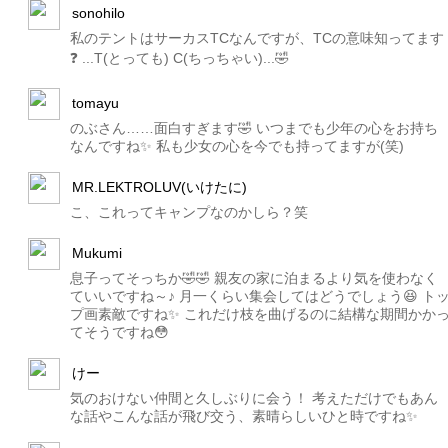
sonohilo
私のテントはサーカスTCなんですが、TCの意味知ってます
❓ ...T(とっても) C(ちっちゃい)...🤣
tomayu
のぶさん……面白すぎます🤣 いつまでも少年の心をお持ち
なんですね✨ 私も少女の心を今でも持ってますが(笑)
MR.LEKTROLUV(いけたに)
こ、これってキャンプなのかしら？笑
Mukumi
息子ってそっちか🤣🤣 親友の家に泊まるより気を使わなく
ていいですね～♪ 月一くらい集会してはどうでしょう😆 ト
プ画素敵ですね✨ これだけ枝を曲げるのに結構な期間かか
てそうですね😳
けー
気のおけない仲間と久しぶりに会う！ 考えただけでもあん
な話やこんな話が飛び交う、素晴らしいひと時ですね✨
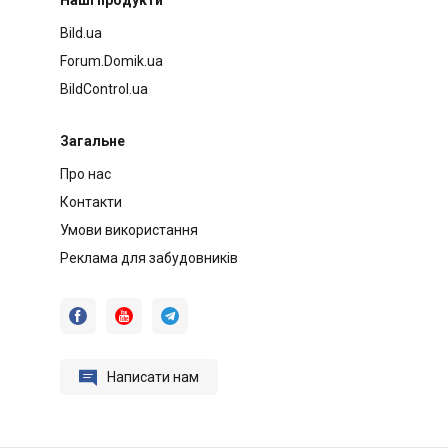
Bild.ua
Forum.Domik.ua
BildControl.ua
Загальне
Про нас
Контакти
Умови використання
Реклама для забудовників




Написати нам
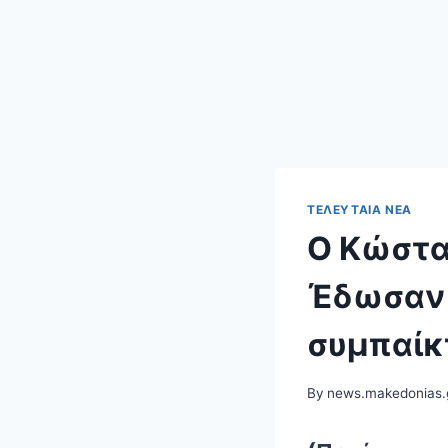
ΤΕΛΕΥΤΑΊΑ ΝΈΑ
Ο Κώστας
Έδωσαν 
συμπαίκ
By
news.makedonias.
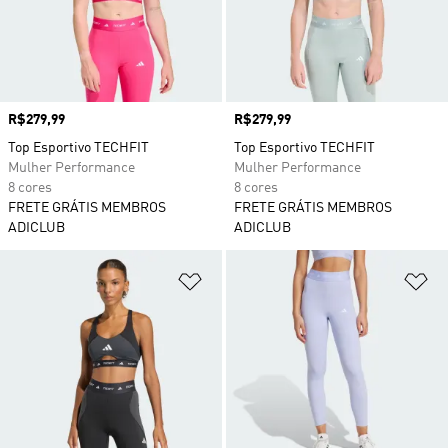
Preço
R$279,99
Preço
R$279,99
Top Esportivo TECHFIT
Top Esportivo TECHFIT
Mulher Performance
Mulher Performance
8 cores
8 cores
FRETE GRÁTIS MEMBROS
FRETE GRÁTIS MEMBROS
ADICLUB
ADICLUB
Adicionar à Lista de Desejos
Ad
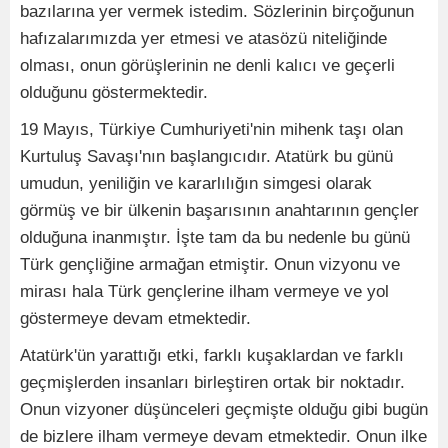
bazılarına yer vermek istedim. Sözlerinin birçoğunun
hafızalarımızda yer etmesi ve atasözü niteliğinde
olması, onun görüşlerinin ne denli kalıcı ve geçerli
olduğunu göstermektedir.
19 Mayıs, Türkiye Cumhuriyeti'nin mihenk taşı olan
Kurtuluş Savaşı'nın başlangıcıdır. Atatürk bu günü
umudun, yeniliğin ve kararlılığın simgesi olarak
görmüş ve bir ülkenin başarısının anahtarının gençler
olduğuna inanmıştır. İşte tam da bu nedenle bu günü
Türk gençliğine armağan etmiştir. Onun vizyonu ve
mirası hala Türk gençlerine ilham vermeye ve yol
göstermeye devam etmektedir.
Atatürk'ün yarattığı etki, farklı kuşaklardan ve farklı
geçmişlerden insanları birleştiren ortak bir noktadır.
Onun vizyoner düşünceleri geçmişte olduğu gibi bugün
de bizlere ilham vermeye devam etmektedir. Onun ilke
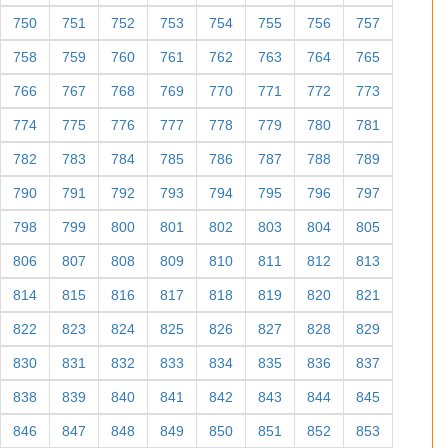
750
751
752
753
754
755
756
757
758
759
760
761
762
763
764
765
766
767
768
769
770
771
772
773
774
775
776
777
778
779
780
781
782
783
784
785
786
787
788
789
790
791
792
793
794
795
796
797
798
799
800
801
802
803
804
805
806
807
808
809
810
811
812
813
814
815
816
817
818
819
820
821
822
823
824
825
826
827
828
829
830
831
832
833
834
835
836
837
838
839
840
841
842
843
844
845
846
847
848
849
850
851
852
853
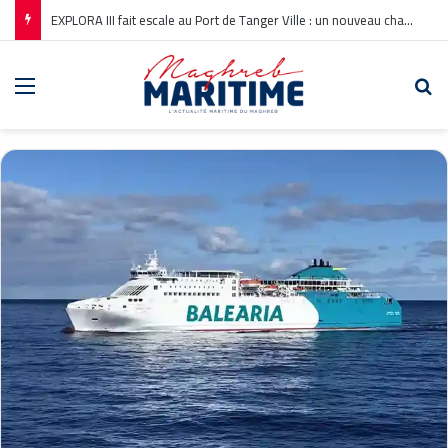
EXPLORA III fait escale au Port de Tanger Ville : un nouveau chapitre pour la croisière en Méditerranée
Menu
Re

## PROBLEM
Please tally how many lines in the listing above contain the word "devam", and answer with the figure alone.

## PROBLEM SOLUTION
2